Biological sequences have evolved throughout time and evolution has shown that not all changes to a biological sequence is equally likely to happen. Certain amino acid substitutions (change of one amino acid to another) happen often, whereas other substitutions are very rare. For instance, tryptophan (W) which is a relatively rare amino acid, will only -- on very rare occasions -- mutate into a leucine (L).
Based on evolution of proteins it became apparent that these changes or substitutions of amino acids can be modeled by a scoring matrix also refereed to as a substitution matrix. See an example of a scoring matrix in the table above. This matrix lists the substitution scores of every single amino acid. A score for an aligned amino acid pair is found at the intersection of the corresponding column and row. For example, the substitution score from an arginine (R) to a lysine (K) is 2. The diagonal show scores for amino acids which have not changed. Most substitutions changes have a negative score. Only rounded numbers are found in this matrix.
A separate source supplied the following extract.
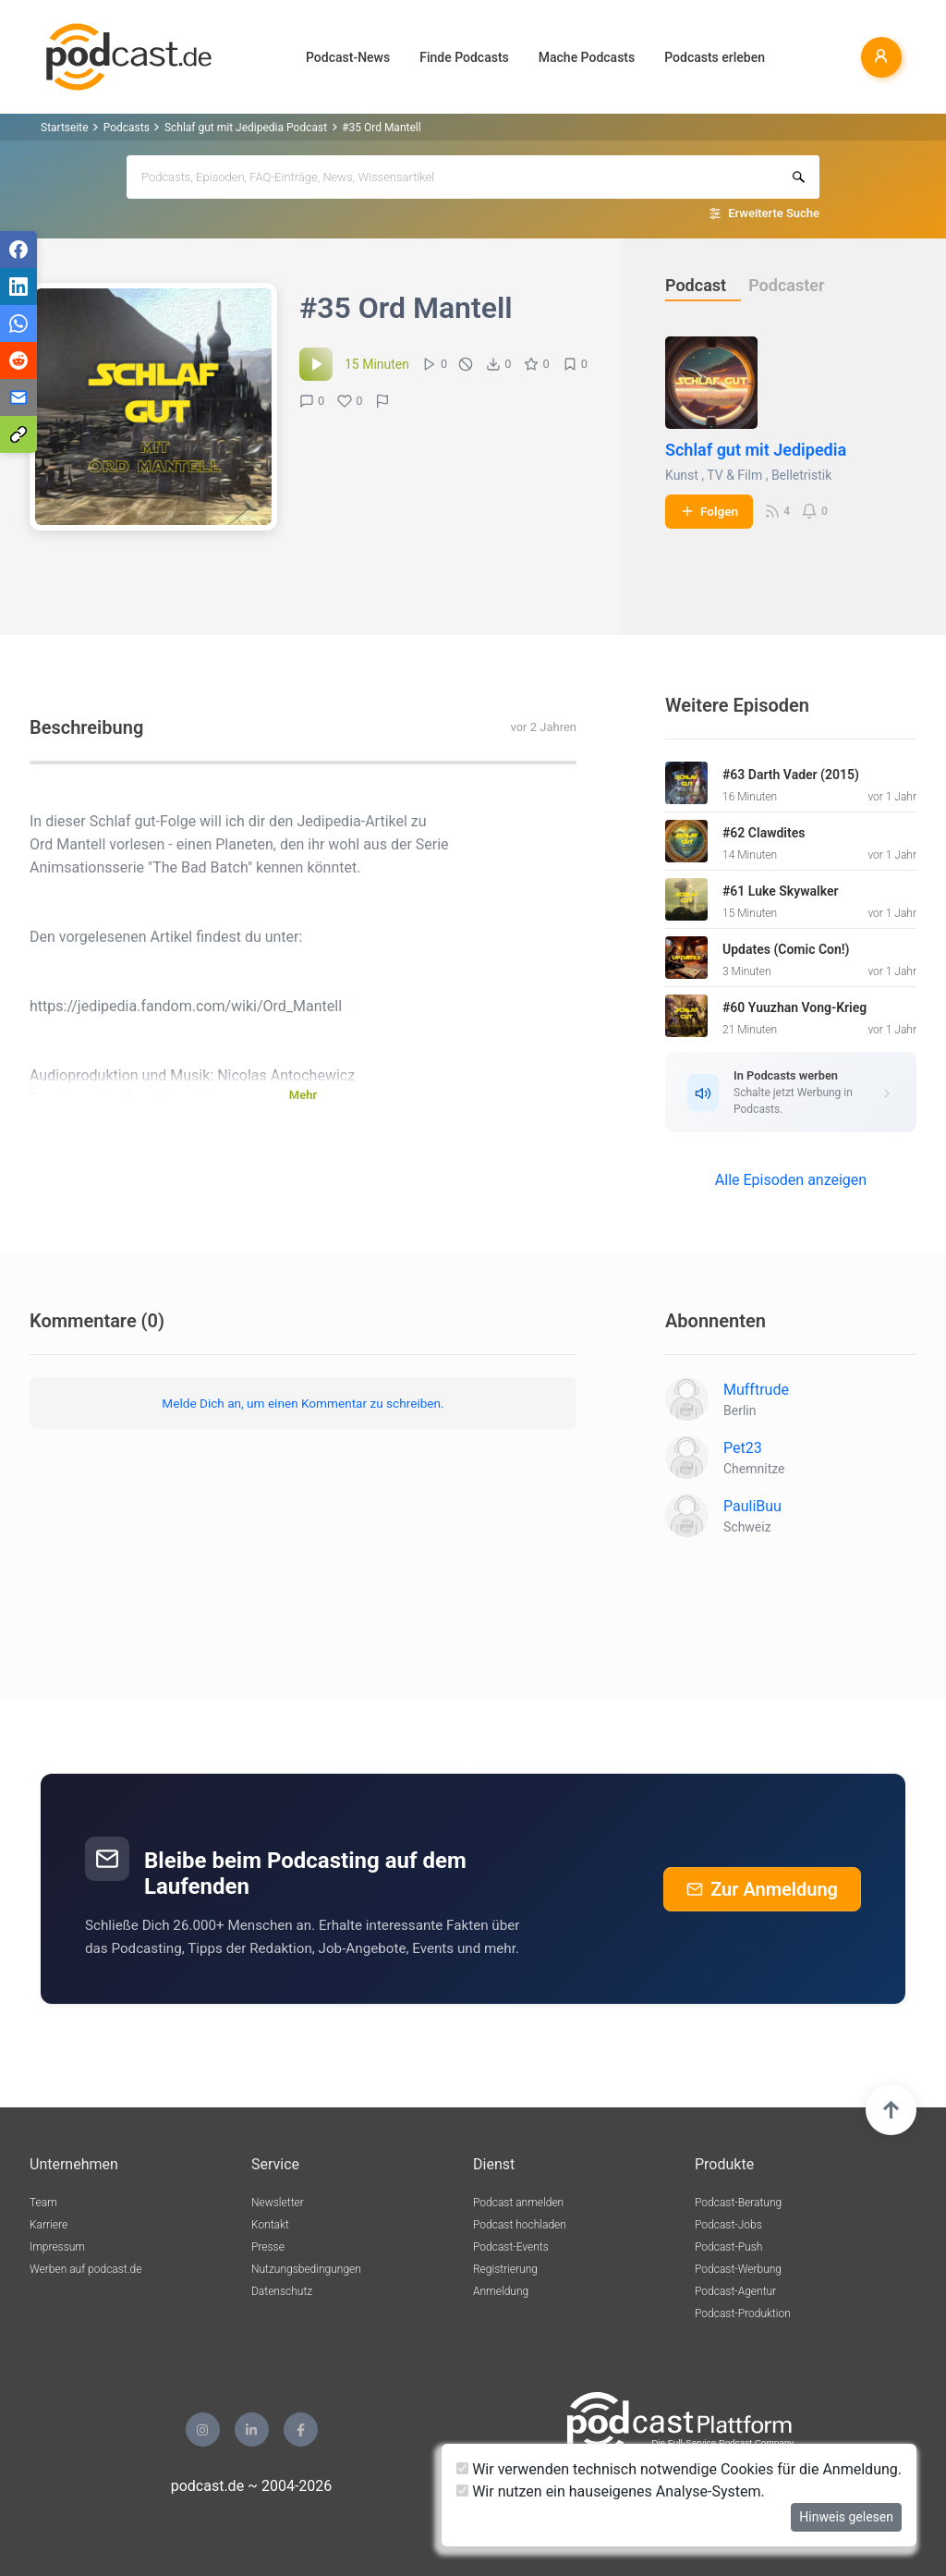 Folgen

The first PAM matrix (Point Accepted Mutation) was published in 1978 by Dayhoff et al. The PAM matrix was build through a global alignment of related sequences all having sequence similarity above 85% [Dayhoff and Schwartz, 1978]. A PAM matrix shows the probability that any given amino acid will mutate into another in a given time interval. As an example, PAM1 gives that one amino acid out of a 100 will mutate in a given time interval. In the other end of the scale, a PAM256 matrix, gives the probability of 256 mutations in a 100 amino acids (see figure 15.12).
There are some limitation to the PAM matrices which makes the BLOSUM matrices somewhat more attractive. The dataset on which the initial PAM matrices were build is very old by now, and the PAM matrices assume that all amino acids mutate at the same rate - this is not a correct assumption.
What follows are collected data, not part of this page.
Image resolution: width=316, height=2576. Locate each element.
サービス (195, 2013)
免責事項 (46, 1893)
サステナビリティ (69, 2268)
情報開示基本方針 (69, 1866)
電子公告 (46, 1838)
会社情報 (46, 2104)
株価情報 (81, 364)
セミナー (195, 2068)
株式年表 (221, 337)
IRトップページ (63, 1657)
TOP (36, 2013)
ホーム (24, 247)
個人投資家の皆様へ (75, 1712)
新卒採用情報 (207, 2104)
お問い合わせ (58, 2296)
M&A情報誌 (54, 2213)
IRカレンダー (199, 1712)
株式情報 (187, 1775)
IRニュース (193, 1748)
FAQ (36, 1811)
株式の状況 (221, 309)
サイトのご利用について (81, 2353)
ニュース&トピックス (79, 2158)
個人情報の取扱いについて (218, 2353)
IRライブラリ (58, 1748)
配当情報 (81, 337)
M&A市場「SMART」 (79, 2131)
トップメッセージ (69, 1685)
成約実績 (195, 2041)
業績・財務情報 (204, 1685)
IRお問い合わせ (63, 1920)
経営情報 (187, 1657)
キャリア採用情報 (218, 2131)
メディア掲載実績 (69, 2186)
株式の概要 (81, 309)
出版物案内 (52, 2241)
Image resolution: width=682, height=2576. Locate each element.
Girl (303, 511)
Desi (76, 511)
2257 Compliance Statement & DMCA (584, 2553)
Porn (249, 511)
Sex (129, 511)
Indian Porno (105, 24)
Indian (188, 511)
In 1992, 14 years after the PAM matrices were published, the BLOSUM matrices (BLOcks SUbstitution Matrix) were developed and published [Henikoff and Henikoff, 1992].
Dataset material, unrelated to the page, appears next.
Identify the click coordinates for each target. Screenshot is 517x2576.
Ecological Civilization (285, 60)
Henikoff et al. wanted to model more divergent proteins, thus they used locally aligned sequences where none of the aligned sequences share less than 62% identity. This resulted in a scoring matrix called BLOSUM62. In contrast to the PAM matrices the BLOSUM matrices are calculated from alignments without gaps emerging from the BLOCKS database http://blocks.fhcrc.org/.
Sean Eddy recently wrote a paper reviewing the BLOSUM62 substitution matrix and how to calculate the scores [Eddy, 2004].
Deciding which scoring matrix you should use in order of obtain the best alignment results is a difficult task. If you have no prior knowledge on the sequence the BLOSUM62 is probably the best choice. This matrix has become the de facto standard for scoring matrices and is also used as the default matrix in BLAST searches. The selection of a "wrong" scoring matrix will most probable strongly influence on the outcome of the analysis. In general a few rules apply to the selection of scoring matrices.
- For closely related sequences choose BLOSUM matrices created for highly similar alignments, like BLOSUM80. You can also select low PAM matrices such as PAM1.
- For distant related sequences, select low BLOSUM matrices (for example BLOSUM45) or high PAM matrices such as PAM250.
The BLOSUM matrices with low numbers correspond to PAM matrices with high numbers. (See figure 15.12) for correlations between the PAM and BLOSUM matrices. To summarize, if you want to find distant related proteins to a sequence of interest using BLAST, you could benefit of using BLOSUM45 or similar matrices.